The darkness was almost complete. He could barely see, barely think.

His fingers tightened even more, the last dregs of his fading strength. “Promise me.”

“I promise,” she sobbed, risking another quick glance at him. He saw from her face that he looked bad.

“Won’t…die,” he promised, hoping he could keep it.

He fought the weakness, with everything in him, but it won.

The world turned black.

Pizdets! Shit!

Rutskoi looked at the message he’d just paid another fucking hundred thousand dollars for.

Drake and woman gone. Blood on floor, walls. Living room full of bullet holes, room completely burned.

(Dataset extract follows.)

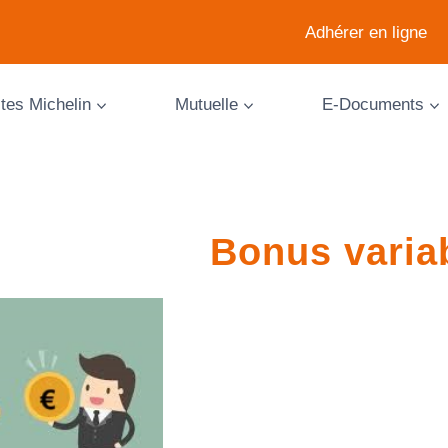
Adhérer en ligne
ites Michelin
Mutuelle
E-Documents
Bonus varia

It had been almost impossible to see anything in the thermal imager because of the fire that witch started. Against all the odds, Drake and his bitch were still alive.

Cocksucker had made it out, but at least Rutskoi had wounded him. Or the woman. Or both, he thought viciously. Let it be both. Let them be bleeding their fucking hearts out on the street.

When he understood that Drake and the woman had probably made it out of the room, Rutskoi had sprinted to the rooftop and had taken out the helicopter on the opposite roof with ten incendiary rounds, watching with satisfaction as the helicopter exploded and fell in burning pieces through the snow to the street thirty stories below. Just to vent his frustration, Rutskoi had shot the pilot who had come out of a small, warm shed on the rooftop. It had given him immense pleasure to take Drake’s pilot down.